Notable among the shorts are Jennifer Thuy Lan Phang's dysfunctional family dinner turned coming-out party, Love Ltd., and a couple of archetypal/not tales of the one-night-stand-that-got-complicated. In the latter category you'll find Samantha Bakhurst and Lea Moremont's 4 P.M., which nabbed a showing at Sundance's famous indie film showcase. Another Sundance short, Nicole Kassell's The Green Hour, is also on the menu, which kicks off Saturday, February 2 at 7:30 in the UA's Modern Languages auditorium.

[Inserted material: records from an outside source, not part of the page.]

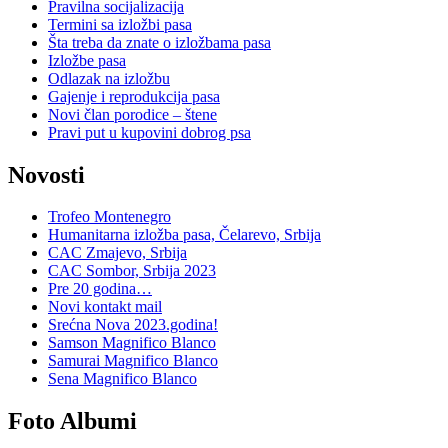
Pravilna socijalizacija
Termini sa izložbi pasa
Šta treba da znate o izložbama pasa
Izložbe pasa
Odlazak na izložbu
Gajenje i reprodukcija pasa
Novi član porodice – štene
Pravi put u kupovini dobrog psa
Novosti
Trofeo Montenegro
Humanitarna izložba pasa, Čelarevo, Srbija
CAC Zmajevo, Srbija
CAC Sombor, Srbija 2023
Pre 20 godina…
Novi kontakt mail
Srećna Nova 2023.godina!
Samson Magnifico Blanco
Samurai Magnifico Blanco
Sena Magnifico Blanco
Foto Albumi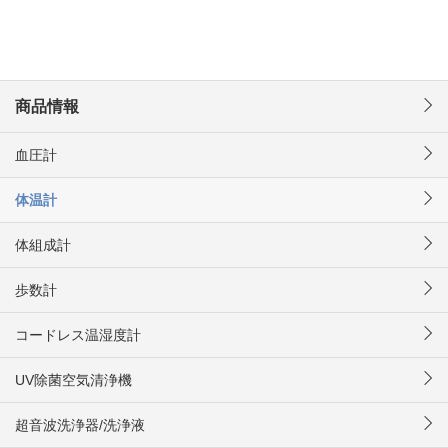
商品情報
血圧計
体温計
体組成計
歩数計
コードレス温湿度計
UV除菌空気清浄機
超音波洗浄器/洗浄液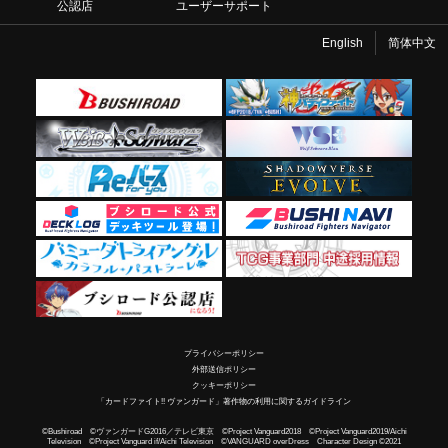
公認店
ユーザーサポート
English
简体中文
プライバシーポリシー
外部送信ポリシー
クッキーポリシー
「カードファイト!! ヴァンガード」著作物の利用に関するガイドライン
©Bushiroad ©ヴァンガードG2016／テレビ東京 ©Project Vanguard2018 ©Project Vanguard2019/Aichi
Television ©Project Vanguard if/Aichi Television ©VANGUARD overDress Character Design ©2021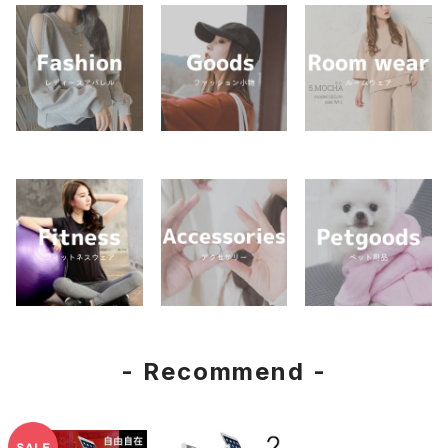
- Recommend -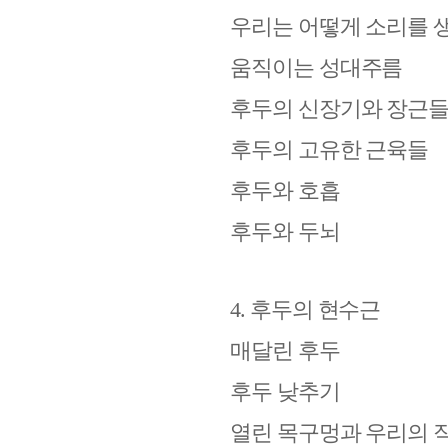
우리는 어떻게 소리를 
움직이는 성대주름
후두의 신장기와 장근
후두의 고유한 근육들
후두와 호흡
후두와 두뇌
4.
후두의 현수근
매달린 후두
후두 낮추기
열린 목구멍과 우리의 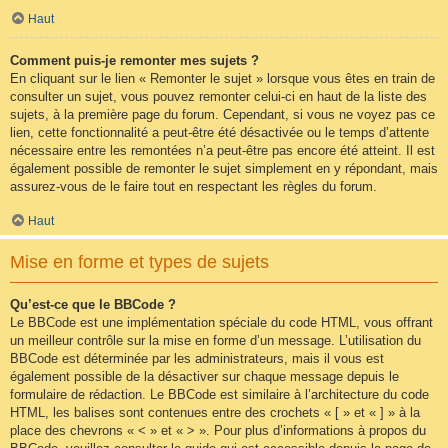
Haut
Comment puis-je remonter mes sujets ?
En cliquant sur le lien « Remonter le sujet » lorsque vous êtes en train de
consulter un sujet, vous pouvez remonter celui-ci en haut de la liste des
sujets, à la première page du forum. Cependant, si vous ne voyez pas ce
lien, cette fonctionnalité a peut-être été désactivée ou le temps d’attente
nécessaire entre les remontées n’a peut-être pas encore été atteint. Il est
également possible de remonter le sujet simplement en y répondant, mais
assurez-vous de le faire tout en respectant les règles du forum.
Haut
Mise en forme et types de sujets
Qu’est-ce que le BBCode ?
Le BBCode est une implémentation spéciale du code HTML, vous offrant
un meilleur contrôle sur la mise en forme d’un message. L’utilisation du
BBCode est déterminée par les administrateurs, mais il vous est
également possible de la désactiver sur chaque message depuis le
formulaire de rédaction. Le BBCode est similaire à l’architecture du code
HTML, les balises sont contenues entre des crochets « [ » et « ] » à la
place des chevrons « < » et « > ». Pour plus d’informations à propos du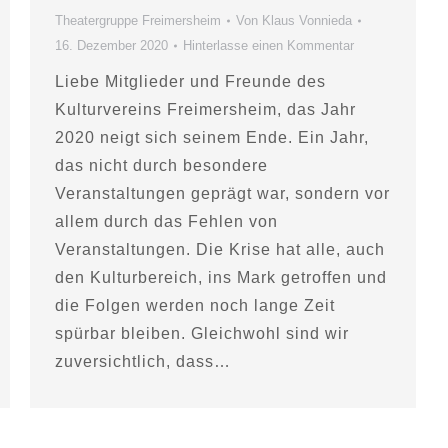
Theatergruppe Freimersheim
Von
Klaus Vonnieda
16. Dezember 2020
Hinterlasse einen Kommentar
Liebe Mitglieder und Freunde des
Kulturvereins Freimersheim, das Jahr
2020 neigt sich seinem Ende. Ein Jahr,
das nicht durch besondere
Veranstaltungen geprägt war, sondern vor
allem durch das Fehlen von
Veranstaltungen. Die Krise hat alle, auch
den Kulturbereich, ins Mark getroffen und
die Folgen werden noch lange Zeit
spürbar bleiben. Gleichwohl sind wir
zuversichtlich, dass…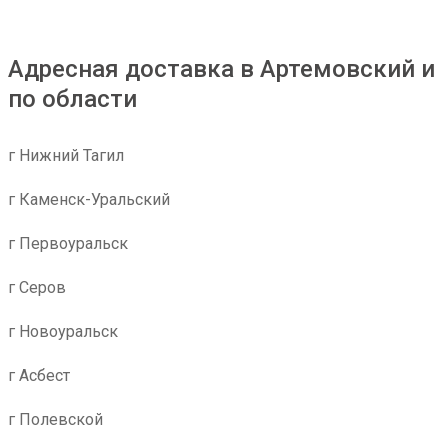
Адресная доставка в Артемовский и
по области
г Нижний Тагил
г Каменск-Уральский
г Первоуральск
г Серов
г Новоуральск
г Асбест
г Полевской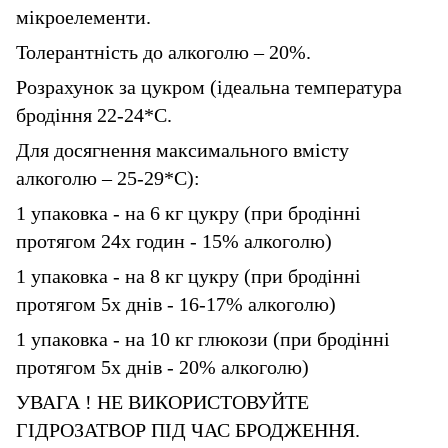
мікроелементи.
Толерантність до алкоголю – 20%.
Розрахунок за цукром (ідеальна температура
бродіння 22-24*С.
Для досягнення максимального вмісту
алкоголю – 25-29*С):
1 упаковка - на 6 кг цукру (при бродінні
протягом 24х годин - 15% алкоголю)
1 упаковка - на 8 кг цукру (при бродінні
протягом 5х днів - 16-17% алкоголю)
1 упаковка - на 10 кг глюкози (при бродінні
протягом 5х днів - 20% алкоголю)
УВАГА ! НЕ ВИКОРИСТОВУЙТЕ
ГІДРОЗАТВОР ПІД ЧАС БРОДЖЕННЯ.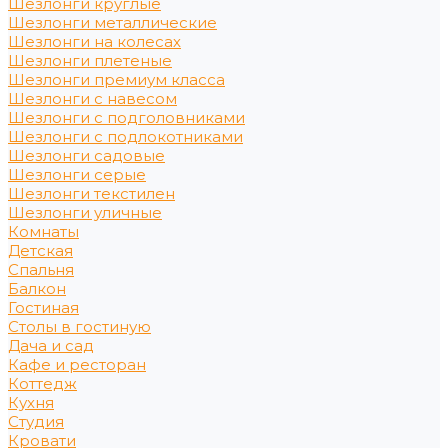
Шезлонги круглые
Шезлонги металлические
Шезлонги на колесах
Шезлонги плетеные
Шезлонги премиум класса
Шезлонги с навесом
Шезлонги с подголовниками
Шезлонги с подлокотниками
Шезлонги садовые
Шезлонги серые
Шезлонги текстилен
Шезлонги уличные
Комнаты
Детская
Спальня
Балкон
Гостиная
Столы в гостиную
Дача и сад
Кафе и ресторан
Коттедж
Кухня
Студия
Кровати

The following Thursday, February 7, join the 10th-anniversary reception at Wingspan from 6 to 8 p.m. There will be hors d'oeuvres, music by Tucson's fab four, Betty Diamond (see Seckinger in her bass-playing mode), and a retrospective of clips from Lesbian Looks' 10 years. It's quite possible you'll also have a chance to meet Joan Nestle, political and sexual Bad Girl and the subject of the next film in the series. Nestle will be in town for the February 9 screening of Hand on the Pulse, Joyce Warshow's new biodoc on Nestle's career as author, teacher, activist and cofounder of the Lesbian Herstory Archives.

On February 23 the series continues with A Boy Named Sue and Nancy Drew and the Mystery of the Haunted Body, co-sponsored by TGNet Arizona. And the series closes on Friday, April 19 with a special co-sponsored showing of My Left Breast.

Seckinger points out that the longevity of the series has allowed for a more a comprehensive application and solicitation process, as well as for collaboration with other groups. The result is finer-quality films and an expanded audience. Beyond the natural affinity of the series with indie and short films, the organizers have been able to forge relationships with organizations such as the Lesbian Cancer and Health Project, which is this year's co-sponsor for the final event. My Left Breast is Gerry Rogers' award-winning diary of illness and recovery, which will intimately acquaint viewers with the rooms and treatments and defiance required to combat cancer.

Patti Smith once said (I paraphrase) she would like to conjure an obsession so powerful that its object disappears. In other words, to create a work of art. This year's Lesbian Looks series seems like a good place to wrestle your preconceived notions of what are issues and what non-issues, and see what artful surprises emerge.